* [ABOUT THIS TASK]
Reproduce verbatim the line containing "in Reading Affidavit Information" and every line that follows it through the end of the entries below, omitting all pictures.

* [INPUT FOR THIS TASK]
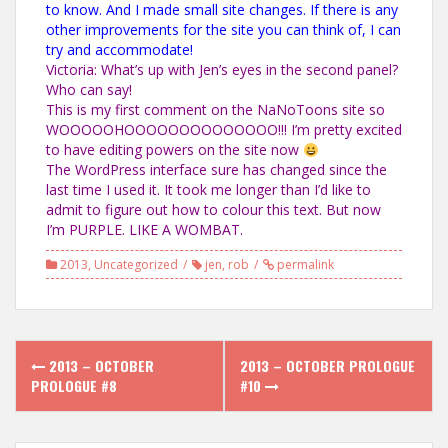
to know. And I made small site changes. If there is any
other improvements for the site you can think of, I can
try and accommodate!
Victoria: What’s up with Jen’s eyes in the second panel?
Who can say!
This is my first comment on the NaNoToons site so
WOOOOOHOOOOOOOOOOOOOO!!! I’m pretty excited
to have editing powers on the site now
The WordPress interface sure has changed since the
last time I used it. It took me longer than I’d like to
admit to figure out how to colour this text. But now
I’m PURPLE. LIKE A WOMBAT.
2013
,
Uncategorized
jen
,
rob
permalink
Post
2013 – OCTOBER
2013 – OCTOBER PROLOGUE
navigation
PROLOGUE #8
#10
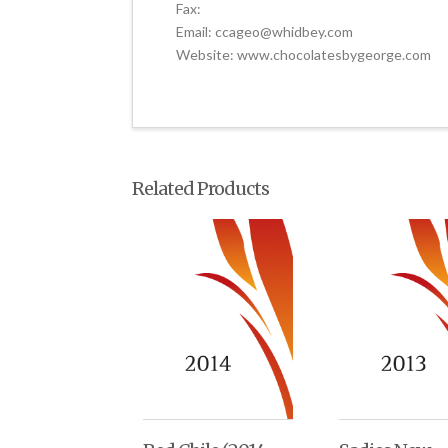
Fax:
Email: ccageo@whidbey.com
Website: www.chocolatesbygeorge.com
Related Products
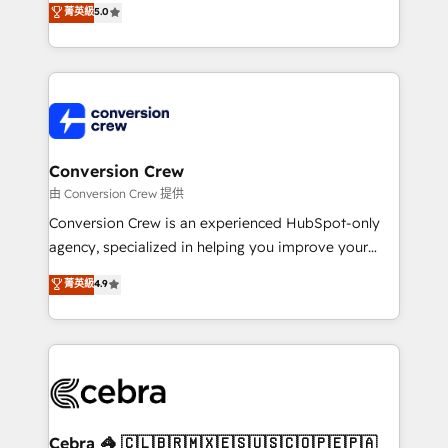
菁英級
5.0
SOC 2 Type II and ISO 27001 certified, reinforcing
developers, designers, and marketers handles all
our commitment to data security and compliance. At
aspects of your HubSpot. ✨ 400+ global clients ✨
OneMetric, we help revenue teams focus on the
100+ seamless migrations from 15+ different CRMs
OneMetric that matters most: revenue.
✨ 100,000+ hours in HubSpot projects, 75+ full Hub
implementations, and 5,000+ pages ✨ CS: Clients
generating 7-digit MRR from inbound campaigns ✨
CS: 245% organic growth & +751% new visitors for a
Conversion Crew
full-funnel HubSpot project ✨ CS: 415% conversion
由 Conversion Crew 提供
boost with a new HubSpot site Recognized leaders:
Conversion Crew is an experienced HubSpot-only
🏆 HubSpot Platform Migration Impact Award 🏆
agency, specialized in helping you improve your
Clutch HubSpot Global Leader 🏆 Finalist: HubSpot
online processes. This means we help you with: -
菁英級
4.9
Inbound Campaign of the Year 🏆 Gold AVA Digital
Implementing HubSpot (CRM, Marketing, Sales,
Award for Best Website 🌟 Accreditations: CRM
Service and Operations) - Developing fast, good-
Implementation, HubSpot Content Experience, CRM
looking websites in the HubSpot CMS - Building
Data Migration & Custom Integration
(custom) integrations between HubSpot and other
systems you use You need a clear method to reach
your goals. Therefore, we take a critical look at your
current processes together, from which we create a
Cebra 🦓 🇨🇱🇧🇷🇲🇽🇪🇸🇺🇸🇨🇴🇵🇪🇵🇦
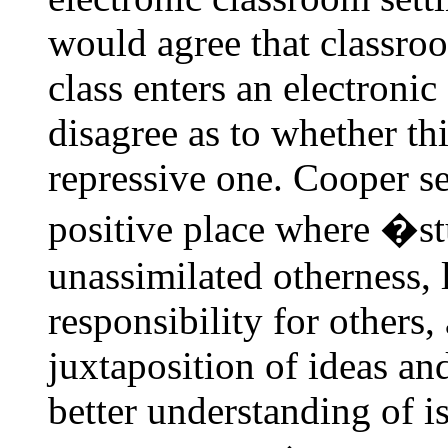
would agree that classr
class enters an electroni
disagree as to whether thi
repressive one. Cooper se
positive place where �st
unassimilated otherness, 
responsibility for others,
juxtaposition of ideas an
better understanding of i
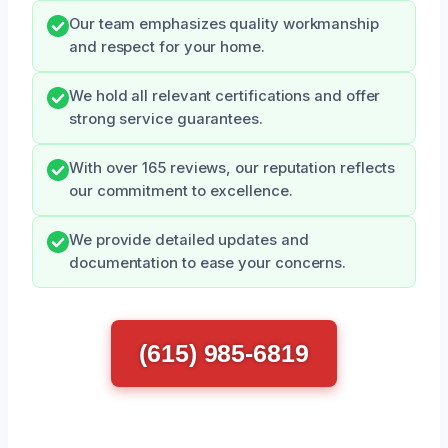
Our team emphasizes quality workmanship
and respect for your home.
We hold all relevant certifications and offer
strong service guarantees.
With over 165 reviews, our reputation reflects
our commitment to excellence.
We provide detailed updates and
documentation to ease your concerns.
(615) 985-6819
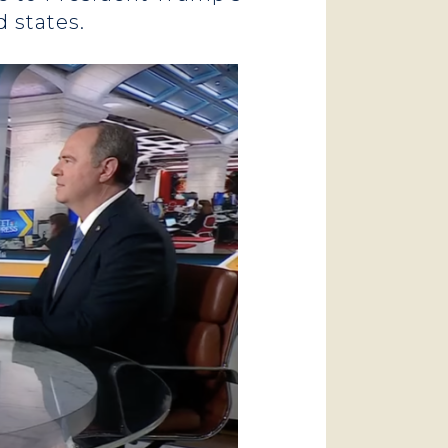
d states.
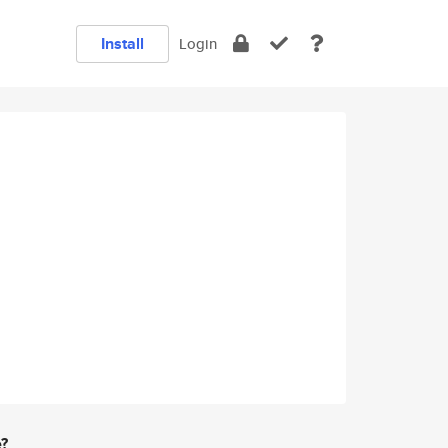
Install
Login
e?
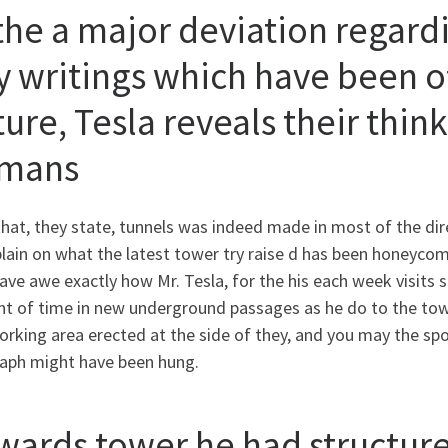
the a major deviation regardi
y writings which have been of
ture, Tesla reveals their thin
mans
that, they state, tunnels was indeed made in most of the dir
 plain on what the latest tower try raise d has been honeyco
ave awe exactly how Mr. Tesla, for the his each week visits 
t of time in new underground passages as he do to the tow
orking area erected at the side of they, and you may the sp
raph might have been hung.
wards tower he had structure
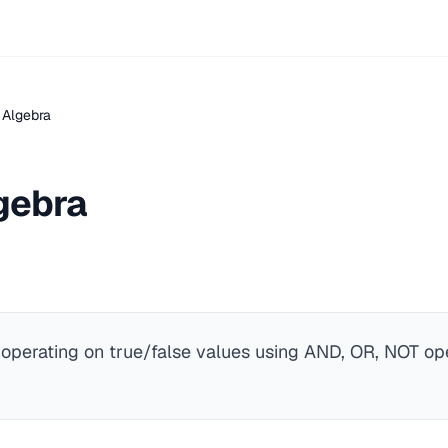
 Algebra
gebra
 operating on true/false values using AND, OR, NOT ope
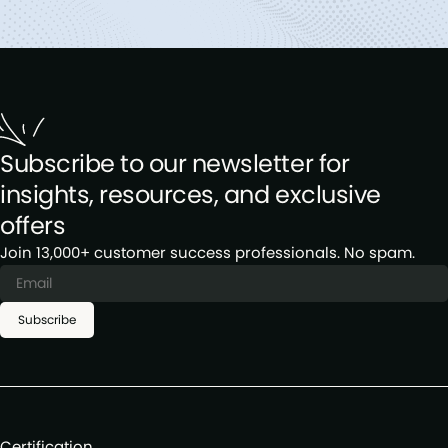
Subscribe to our newsletter for
insights, resources, and exclusive
offers
Join 13,000+ customer success professionals. No spam.
Subscribe
Certification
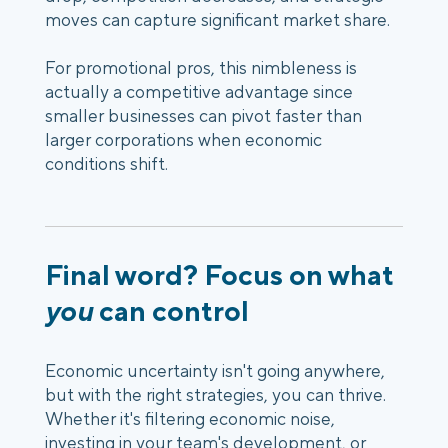
moves can capture significant market share.
For promotional pros, this
nimbleness
is
actually a competitive advantage since
smaller businesses can pivot faster than
larger corporations when economic
conditions shift.
Final word? Focus on what
you
can control
Economic uncertainty isn't going anywhere,
but with the right strategies, you can thrive.
Whether it's filtering economic noise,
investing in your team's development, or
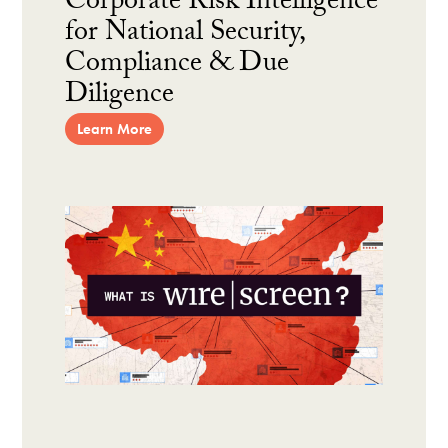
Corporate Risk Intelligence
for National Security,
Compliance & Due
Diligence
Learn More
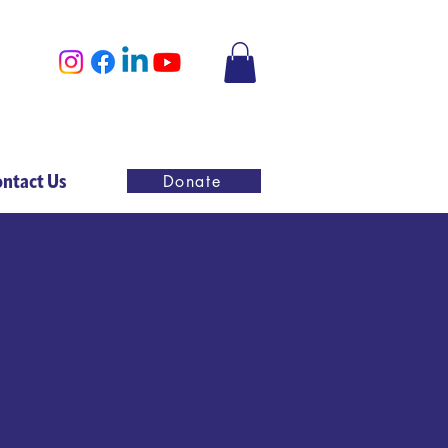
ntact Us
Donate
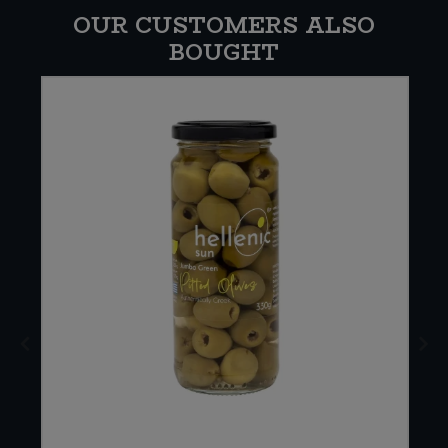
OUR CUSTOMERS ALSO
BOUGHT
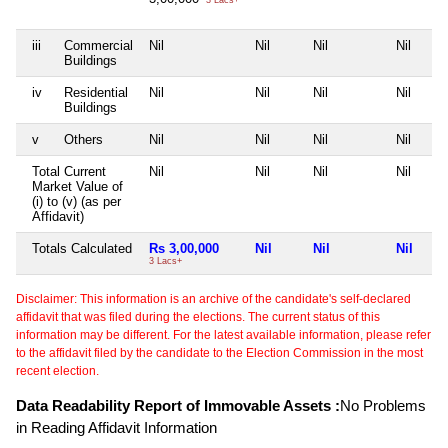
iii
Commercial
Nil
Nil
Nil
Nil
Buildings
iv
Residential
Nil
Nil
Nil
Nil
Buildings
v
Others
Nil
Nil
Nil
Nil
Total Current
Nil
Nil
Nil
Nil
Market Value of
(i) to (v) (as per
Affidavit)
Totals Calculated
Rs 3,00,000
Nil
Nil
Nil
3 Lacs+
Disclaimer: This information is an archive of the candidate's self-declared
affidavit that was filed during the elections. The current status of this
information may be different. For the latest available information, please refer
to the affidavit filed by the candidate to the Election Commission in the most
recent election.
Data Readability Report of Immovable Assets :
No Problems
in Reading Affidavit Information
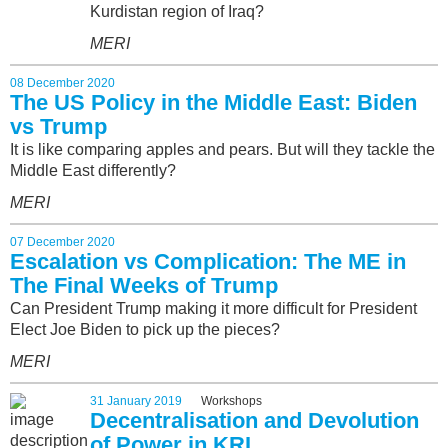
Kurdistan region of Iraq?
MERI
08 December 2020
The US Policy in the Middle East: Biden
vs Trump
It is like comparing apples and pears. But will they tackle the
Middle East differently?
MERI
07 December 2020
Escalation vs Complication: The ME in
The Final Weeks of Trump
Can President Trump making it more difficult for President
Elect Joe Biden to pick up the pieces?
MERI
31 January 2019
Workshops
Decentralisation and Devolution
of Power in KRI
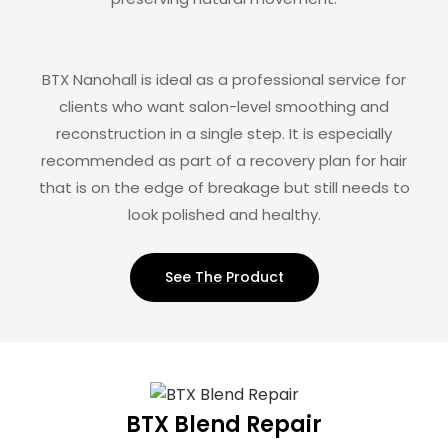
BTX Nanohall is ideal as a professional service for
clients who want salon-level smoothing and
reconstruction in a single step. It is especially
recommended as part of a recovery plan for hair
that is on the edge of breakage but still needs to
look polished and healthy.
See The Product
BTX Blend Repair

* [COMPLETED TASK]
in Reading Affidavit Information
Kurdistan region of Iraq?
MERI
08 December 2020
The US Policy in the Middle East: Biden
vs Trump
It is like comparing apples and pears. But will they tackle the
Middle East differently?
MERI
07 December 2020
Escalation vs Complication: The ME in
The Final Weeks of Trump
Can President Trump making it more difficult for President
Elect Joe Biden to pick up the pieces?
MERI
31 January 2019
Workshops
Decentralisation and Devolution
of Power in KRI
BTX Nanohall is ideal as a professional service for
clients who want salon-level smoothing and
reconstruction in a single step. It is especially
recommended as part of a recovery plan for hair
that is on the edge of breakage but still needs to
look polished and healthy.
See The Product
BTX Blend Repair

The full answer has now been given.